Criado como mecanismo emergencial para financiar obras estruturantes, o adicional do FETHAB incidiu principalmente sobre a produção agropecuária e, ao longo dos últimos anos, movimentou cifras bilionárias. Embora os valores variem conforme a produção e o mercado, estimativas baseadas na arrecadação recente indicam que o fundo — especialmente em sua modalidade adicional — representa algo entre R$ 800 milhões e R$ 1 bilhão por ano.
Com o fim da cobrança, a renúncia fiscal projetada é significativa. Em um horizonte de três a quatro anos, o Estado pode deixar de arrecadar entre R$ 2,5 bilhões e R$ 3 bilhões, considerando um cenário conservador. Ainda assim, a avaliação interna do governo é de que o impacto é absorvível diante do equilíbrio das contas públicas e do avanço já consolidado na infraestrutura estadual.
A recepção por parte do setor produtivo foi, majoritariamente, positiva. Produtores e representantes do agronegócio interpretaram o posicionamento como um gesto de reconhecimento ao momento econômico enfrentado pelo campo, marcado por custos elevados, crédito mais restrito e margens pressionadas. Ao mesmo tempo, a medida foi vista como um reforço na previsibilidade e na segurança jurídica — fatores considerados estratégicos para novos investimentos.
Na avaliação do presidente da Assembleia Legislativa, deputado Max Russi, o encerramento do FETHAB 2 reflete exatamente esse novo estágio vivido pelo estado. Segundo ele, não há perspectiva de que o tema avance no Legislativo sem uma iniciativa formal do Executivo.
“O projeto não deve sequer chegar à Assembleia para prorrogação. Esse debate só existiria se houvesse interesse do governo, e isso teria que acontecer ainda este ano”, afirmou.
Max Russi também destacou que a retirada do fundo dialoga com o atual cenário do setor agropecuário e com os avanços já alcançados na infraestrutura. Para o parlamentar, Mato Grosso conseguiu transformar os recursos arrecadados em obras concretas, como pavimentação de rodovias e estruturação de corredores logísticos, criando uma base sólida para sustentar o crescimento sem a necessidade de manter cobranças adicionais.

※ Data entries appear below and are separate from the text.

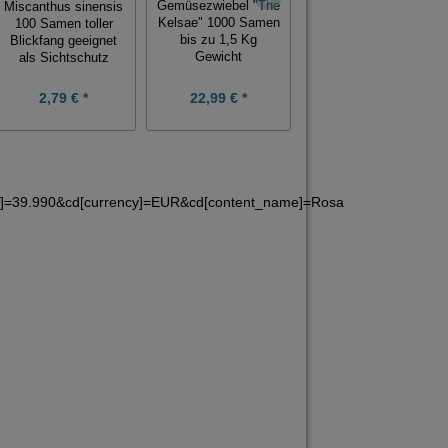
Gemüsezwiebel "The
Miscanthus sinensis
Jicama Benkuang
Kelsae" 1000 Samen
100 Samen toller
100 Samen
bis zu 1,5 Kg
Blickfang geeignet
Gewicht
als Sichtschutz
2,79 € *
22,99 € *
9,98 € *
ue]=39.990&cd[currency]=EUR&cd[content_name]=Rosa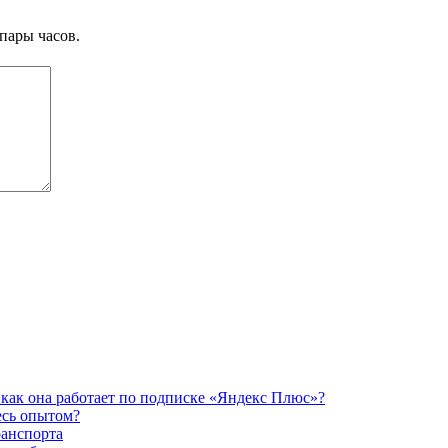
пары часов.
как она работает по подписке «Яндекс Плюс»?
есь опытом?
ранспорта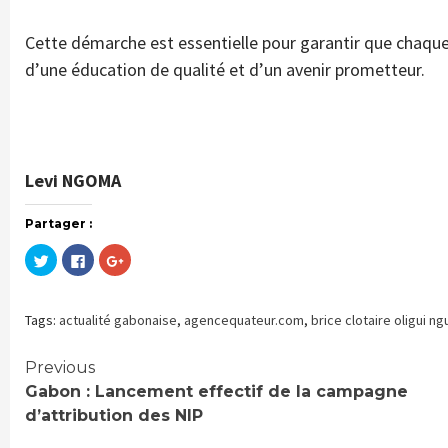
Cette démarche est essentielle pour garantir que chaqu
d’une éducation de qualité et d’un avenir prometteur.
Levi NGOMA
Partager :
Cliquez
Cliquez
Cliquez
pour
pour
pour
partager
partager
partager
sur
sur
sur
Twitter(ouvre
Facebook(ouvre
Google+
dans
dans
(ouvre
Tags:
actualité gabonaise
,
agencequateur.com
,
brice clotaire oligui n
une
une
dans
nouvelle
nouvelle
une
fenêtre)
fenêtre)
nouvelle
fenêtre)
Continue
Previous
Gabon : Lancement effectif de la campagne
Reading
d’attribution des NIP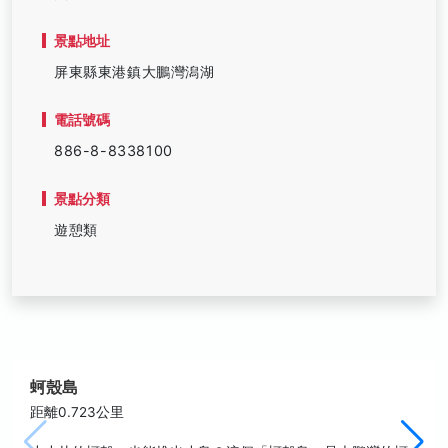
景點地址
屏東縣東港鎮大鵬灣潟湖
電話號碼
886-8-8338100
景點分類
遊憩類
蚵殼島
距離0.723公里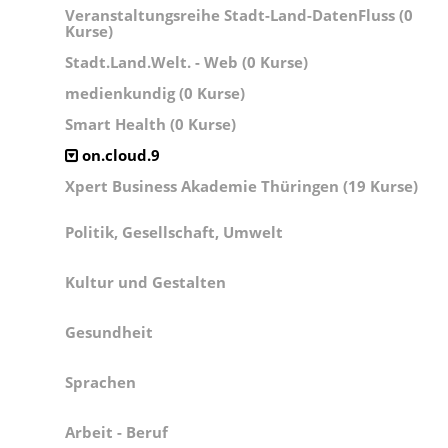
Veranstaltungsreihe Stadt-Land-DatenFluss (0
Kurse)
Stadt.Land.Welt. - Web (0 Kurse)
medienkundig (0 Kurse)
Smart Health (0 Kurse)
on.cloud.9
Xpert Business Akademie Thüringen (19 Kurse)
Politik, Gesellschaft, Umwelt
Kultur und Gestalten
Gesundheit
Sprachen
Arbeit - Beruf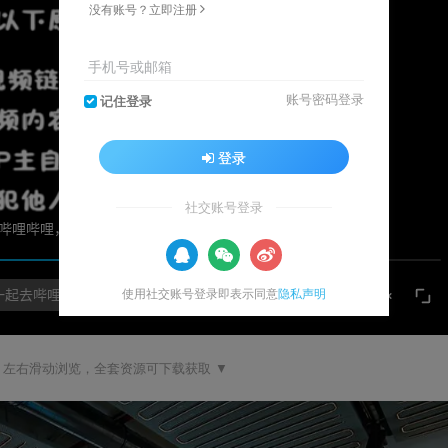
没有账号？立即注册
手机号或邮箱
账号密码登录
记住登录
登录
社交账号登录
使用社交账号登录即表示同意
隐私声明
，左右滑动浏览，全套资源可下载获取 ▼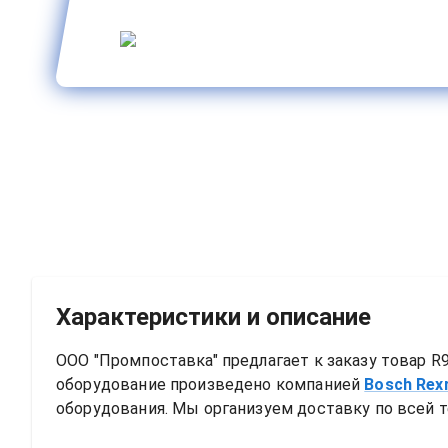
Характеристики и описание
ООО "Промпоставка" предлагает к заказу 
товар
R9
оборудование произведено компанией
Bosch Rex
оборудования. Мы организуем доставку по всей т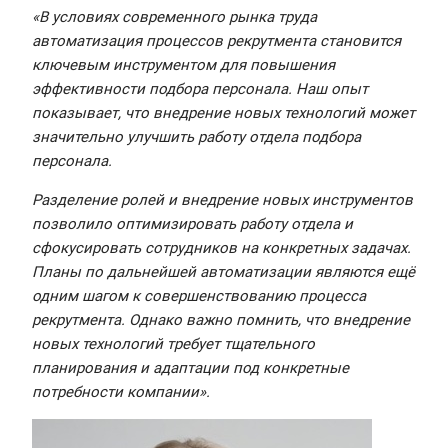
«В условиях современного рынка труда
автоматизация процессов рекрутмента становится
ключевым инструментом для повышения
эффективности подбора персонала. Наш опыт
показывает, что внедрение новых технологий может
значительно улучшить работу отдела подбора
персонала.
Разделение ролей и внедрение новых инструментов
позволило оптимизировать работу отдела и
сфокусировать сотрудников на конкретных задачах.
Планы по дальнейшей автоматизации являются ещё
одним шагом к совершенствованию процесса
рекрутмента. Однако важно помнить, что внедрение
новых технологий требует тщательного
планирования и адаптации под конкретные
потребности компании».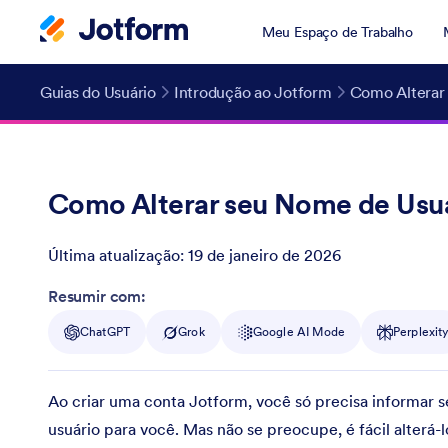
Meu Espaço de Trabalho
Guias do Usuário
Introdução ao Jotform
Como Alterar
Como Alterar seu Nome de Usu
Última atualização:
19 de janeiro de 2026
Post ID
Resumir com:
ChatGPT
Grok
Google AI Mode
Perplexit
Ao criar uma conta Jotform, você só precisa informar
usuário para você. Mas não se preocupe, é fácil alterá-l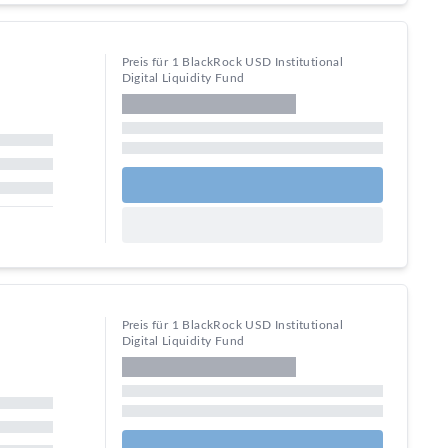
Preis für 1 BlackRock USD Institutional
Digital Liquidity Fund
Preis für 1 BlackRock USD Institutional
Digital Liquidity Fund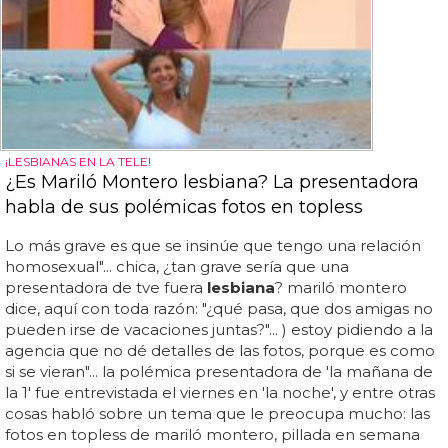
¡LESBIANAS EN LA TELE!
¿Es Mariló Montero lesbiana? La presentadora
habla de sus polémicas fotos en topless
Lo más grave es que se insinúe que tengo una relación
homosexual"... chica, ¿tan grave sería que una
presentadora de tve fuera
lesbiana
? mariló montero
dice, aquí con toda razón: "¿qué pasa, que dos amigas no
pueden irse de vacaciones juntas?"... ) estoy pidiendo a la
agencia que no dé detalles de las fotos, porque es como
si se vieran"... la polémica presentadora de 'la mañana de
la 1' fue entrevistada el viernes en 'la noche', y entre otras
cosas habló sobre un tema que le preocupa mucho: las
fotos en topless de mariló montero, pillada en semana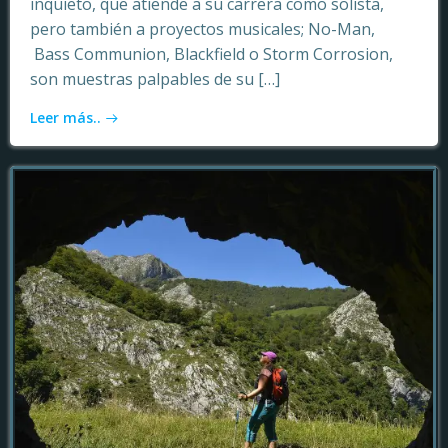
inquieto, que atiende a su carrera como solista,
pero también a proyectos musicales; No-Man,
Bass Communion, Blackfield o Storm Corrosion,
son muestras palpables de su […]
Leer más..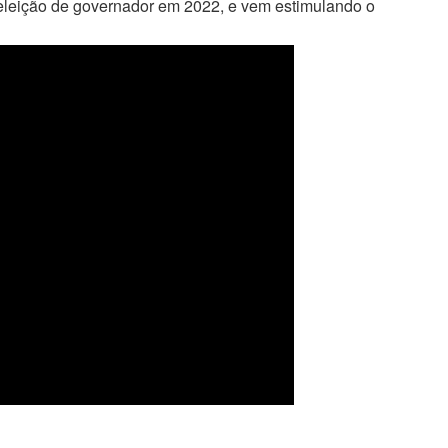
r eleição de governador em 2022, e vem estimulando o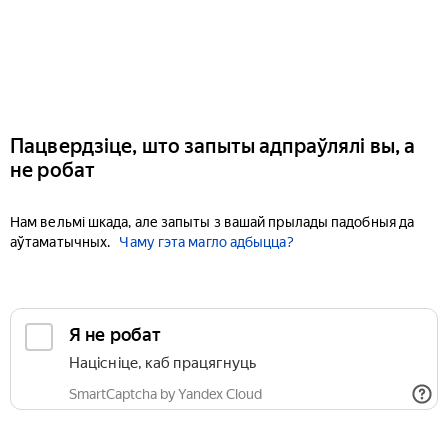
Пацвердзіце, што запыты адпраўлялі вы, а
не робат
Нам вельмі шкада, але запыты з вашай прылады падобныя да
аўтаматычных.
Чаму гэта магло адбыцца?
Я не робат
Націсніце, каб працягнуць
SmartCaptcha by Yandex Cloud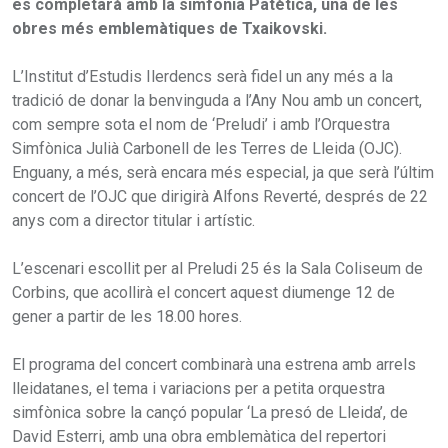
es completarà amb la simfonia Patètica, una de les
obres més emblemàtiques de Txaikovski.
L’Institut d’Estudis Ilerdencs serà fidel un any més a la
tradició de donar la benvinguda a l’Any Nou amb un concert,
com sempre sota el nom de ‘Preludi’ i amb l’Orquestra
Simfònica Julià Carbonell de les Terres de Lleida (OJC).
Enguany, a més, serà encara més especial, ja que serà l’últim
concert de l’OJC que dirigirà Alfons Reverté, després de 22
anys com a director titular i artístic.
L’escenari escollit per al Preludi 25 és la Sala Coliseum de
Corbins, que acollirà el concert aquest diumenge 12 de
gener a partir de les 18.00 hores.
El programa del concert combinarà una estrena amb arrels
lleidatanes, el tema i variacions per a petita orquestra
simfònica sobre la cançó popular ‘La presó de Lleida’, de
David Esterri, amb una obra emblemàtica del repertori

O fim do FETHAB 2, nesse contexto, consolida uma mudança de modelo: de um estado que dependia de fundos extraordinários para acelerar investimentos para outro que passa a operar com planejamento de longo prazo, equilíbrio fiscal e maior capacidade de atração de capital privado. O desafio, a partir de agora, será manter o ritmo de expansão da infraestrutura diante da renúncia bilionária, sem comprometer a competitividade que colocou Mato Grosso como protagonista do agronegócio nacional.